▸ **Data for review**
-=-=-
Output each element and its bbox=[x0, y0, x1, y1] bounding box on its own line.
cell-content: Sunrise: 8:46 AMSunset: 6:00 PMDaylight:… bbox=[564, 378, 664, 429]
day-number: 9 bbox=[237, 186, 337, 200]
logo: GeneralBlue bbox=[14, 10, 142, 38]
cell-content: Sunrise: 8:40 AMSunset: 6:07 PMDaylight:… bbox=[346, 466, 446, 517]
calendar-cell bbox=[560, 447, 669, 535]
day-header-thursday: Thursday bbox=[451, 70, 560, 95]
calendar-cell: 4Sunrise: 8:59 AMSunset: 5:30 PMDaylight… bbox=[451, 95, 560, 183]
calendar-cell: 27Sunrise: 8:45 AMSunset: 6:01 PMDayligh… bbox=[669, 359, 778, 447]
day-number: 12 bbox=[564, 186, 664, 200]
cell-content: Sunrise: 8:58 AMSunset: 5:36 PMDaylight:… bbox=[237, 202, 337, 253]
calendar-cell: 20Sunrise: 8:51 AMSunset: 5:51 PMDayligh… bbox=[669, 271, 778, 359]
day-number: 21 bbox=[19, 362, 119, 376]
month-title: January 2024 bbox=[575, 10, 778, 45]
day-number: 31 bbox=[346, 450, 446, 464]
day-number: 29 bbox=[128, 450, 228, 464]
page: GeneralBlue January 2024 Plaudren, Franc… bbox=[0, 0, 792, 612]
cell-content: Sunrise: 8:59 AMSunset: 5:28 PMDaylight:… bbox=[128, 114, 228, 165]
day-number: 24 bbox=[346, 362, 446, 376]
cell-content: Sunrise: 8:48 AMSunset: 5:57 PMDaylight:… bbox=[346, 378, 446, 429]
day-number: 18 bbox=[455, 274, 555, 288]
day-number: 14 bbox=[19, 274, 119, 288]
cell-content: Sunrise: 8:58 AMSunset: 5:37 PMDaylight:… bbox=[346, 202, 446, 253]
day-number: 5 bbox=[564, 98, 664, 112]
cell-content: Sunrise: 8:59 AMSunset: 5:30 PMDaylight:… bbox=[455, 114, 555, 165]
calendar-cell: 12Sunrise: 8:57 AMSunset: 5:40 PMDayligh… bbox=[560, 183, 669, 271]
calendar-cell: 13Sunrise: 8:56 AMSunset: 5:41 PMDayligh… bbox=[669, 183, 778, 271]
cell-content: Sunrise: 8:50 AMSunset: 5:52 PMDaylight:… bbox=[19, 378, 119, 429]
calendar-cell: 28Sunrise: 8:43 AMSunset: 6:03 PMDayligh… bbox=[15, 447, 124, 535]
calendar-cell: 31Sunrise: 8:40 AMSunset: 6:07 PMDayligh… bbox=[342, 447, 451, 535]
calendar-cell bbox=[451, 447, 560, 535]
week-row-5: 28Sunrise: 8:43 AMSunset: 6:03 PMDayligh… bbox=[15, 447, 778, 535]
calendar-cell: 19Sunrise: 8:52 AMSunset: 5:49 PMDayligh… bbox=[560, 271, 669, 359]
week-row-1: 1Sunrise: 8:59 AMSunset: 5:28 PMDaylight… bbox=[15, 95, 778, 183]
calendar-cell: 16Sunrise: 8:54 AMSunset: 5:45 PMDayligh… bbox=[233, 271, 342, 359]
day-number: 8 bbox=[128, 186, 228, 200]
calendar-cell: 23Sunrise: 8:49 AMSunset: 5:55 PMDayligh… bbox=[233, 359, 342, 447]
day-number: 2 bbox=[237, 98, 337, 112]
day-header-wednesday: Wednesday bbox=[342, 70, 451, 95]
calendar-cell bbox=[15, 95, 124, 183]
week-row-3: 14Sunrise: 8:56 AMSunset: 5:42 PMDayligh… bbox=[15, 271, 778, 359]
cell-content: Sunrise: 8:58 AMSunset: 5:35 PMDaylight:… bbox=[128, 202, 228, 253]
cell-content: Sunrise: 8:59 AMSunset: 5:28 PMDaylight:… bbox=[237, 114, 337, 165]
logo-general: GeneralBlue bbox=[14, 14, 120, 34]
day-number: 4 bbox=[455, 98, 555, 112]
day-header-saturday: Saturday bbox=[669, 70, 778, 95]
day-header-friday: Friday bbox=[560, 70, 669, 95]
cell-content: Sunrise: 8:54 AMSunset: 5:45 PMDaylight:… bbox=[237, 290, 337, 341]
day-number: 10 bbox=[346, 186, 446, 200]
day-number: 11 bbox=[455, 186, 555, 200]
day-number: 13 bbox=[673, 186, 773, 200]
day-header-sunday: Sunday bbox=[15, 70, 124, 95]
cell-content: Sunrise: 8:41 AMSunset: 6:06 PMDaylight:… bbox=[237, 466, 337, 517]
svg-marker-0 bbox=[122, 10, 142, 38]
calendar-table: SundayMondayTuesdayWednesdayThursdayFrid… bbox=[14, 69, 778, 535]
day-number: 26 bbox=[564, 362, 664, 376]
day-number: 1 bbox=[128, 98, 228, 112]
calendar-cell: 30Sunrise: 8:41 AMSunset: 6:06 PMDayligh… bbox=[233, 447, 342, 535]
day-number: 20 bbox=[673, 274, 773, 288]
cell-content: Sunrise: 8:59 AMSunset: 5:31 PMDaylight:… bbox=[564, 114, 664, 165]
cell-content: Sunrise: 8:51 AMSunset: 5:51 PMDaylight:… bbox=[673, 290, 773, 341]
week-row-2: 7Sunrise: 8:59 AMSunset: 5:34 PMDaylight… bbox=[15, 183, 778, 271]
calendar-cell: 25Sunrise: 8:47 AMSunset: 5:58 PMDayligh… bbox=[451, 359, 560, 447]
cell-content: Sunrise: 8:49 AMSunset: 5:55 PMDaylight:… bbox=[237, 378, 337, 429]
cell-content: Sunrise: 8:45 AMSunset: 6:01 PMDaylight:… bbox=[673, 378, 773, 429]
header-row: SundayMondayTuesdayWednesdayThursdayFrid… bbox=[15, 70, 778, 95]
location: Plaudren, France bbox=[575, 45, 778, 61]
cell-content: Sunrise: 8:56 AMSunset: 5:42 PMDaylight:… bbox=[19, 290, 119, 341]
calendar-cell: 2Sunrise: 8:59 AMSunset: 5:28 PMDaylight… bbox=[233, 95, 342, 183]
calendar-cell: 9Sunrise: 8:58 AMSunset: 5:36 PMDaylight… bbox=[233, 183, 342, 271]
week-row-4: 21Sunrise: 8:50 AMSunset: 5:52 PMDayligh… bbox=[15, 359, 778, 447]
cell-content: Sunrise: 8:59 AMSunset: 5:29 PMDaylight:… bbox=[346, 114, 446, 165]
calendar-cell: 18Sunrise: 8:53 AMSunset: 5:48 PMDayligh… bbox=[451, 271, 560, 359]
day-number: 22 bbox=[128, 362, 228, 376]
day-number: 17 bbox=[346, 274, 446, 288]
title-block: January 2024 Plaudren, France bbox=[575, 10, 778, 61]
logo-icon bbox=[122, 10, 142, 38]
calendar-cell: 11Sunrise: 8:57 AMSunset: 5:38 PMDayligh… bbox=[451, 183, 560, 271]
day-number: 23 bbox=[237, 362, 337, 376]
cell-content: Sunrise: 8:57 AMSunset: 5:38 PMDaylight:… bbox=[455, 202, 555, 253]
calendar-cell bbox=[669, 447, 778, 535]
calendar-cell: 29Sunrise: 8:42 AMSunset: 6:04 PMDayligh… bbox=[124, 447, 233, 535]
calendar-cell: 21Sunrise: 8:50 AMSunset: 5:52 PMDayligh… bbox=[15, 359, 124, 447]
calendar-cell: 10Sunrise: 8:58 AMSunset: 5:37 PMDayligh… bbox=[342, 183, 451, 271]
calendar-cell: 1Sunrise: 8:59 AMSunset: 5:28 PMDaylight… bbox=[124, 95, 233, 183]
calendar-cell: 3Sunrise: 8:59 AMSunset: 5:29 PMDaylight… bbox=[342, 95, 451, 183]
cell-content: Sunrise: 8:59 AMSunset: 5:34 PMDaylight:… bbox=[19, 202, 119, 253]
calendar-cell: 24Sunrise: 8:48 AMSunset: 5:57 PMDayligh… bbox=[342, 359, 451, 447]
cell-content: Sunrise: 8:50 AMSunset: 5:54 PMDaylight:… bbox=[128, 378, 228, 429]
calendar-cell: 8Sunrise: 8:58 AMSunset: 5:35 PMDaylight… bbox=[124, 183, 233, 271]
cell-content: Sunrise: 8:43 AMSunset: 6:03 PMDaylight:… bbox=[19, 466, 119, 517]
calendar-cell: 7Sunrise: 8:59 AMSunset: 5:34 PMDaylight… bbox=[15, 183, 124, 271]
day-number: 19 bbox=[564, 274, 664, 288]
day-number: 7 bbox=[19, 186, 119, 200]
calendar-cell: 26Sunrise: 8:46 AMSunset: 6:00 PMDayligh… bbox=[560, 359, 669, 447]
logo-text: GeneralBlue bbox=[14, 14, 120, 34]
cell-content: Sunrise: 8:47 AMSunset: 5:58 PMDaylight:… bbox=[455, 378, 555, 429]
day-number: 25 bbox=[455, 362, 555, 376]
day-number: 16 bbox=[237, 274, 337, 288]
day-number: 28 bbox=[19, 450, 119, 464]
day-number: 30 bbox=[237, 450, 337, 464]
-=-=-
▸ **Task goal**
When a line in the data contains "GeneralBlue", return it as written.

▸ **Written reply**
logo: GeneralBlue bbox=[14, 10, 142, 38]
page: GeneralBlue January 2024 Plaudren, Franc… bbox=[0, 0, 792, 612]
logo-general: GeneralBlue bbox=[14, 14, 120, 34]
logo-text: GeneralBlue bbox=[14, 14, 120, 34]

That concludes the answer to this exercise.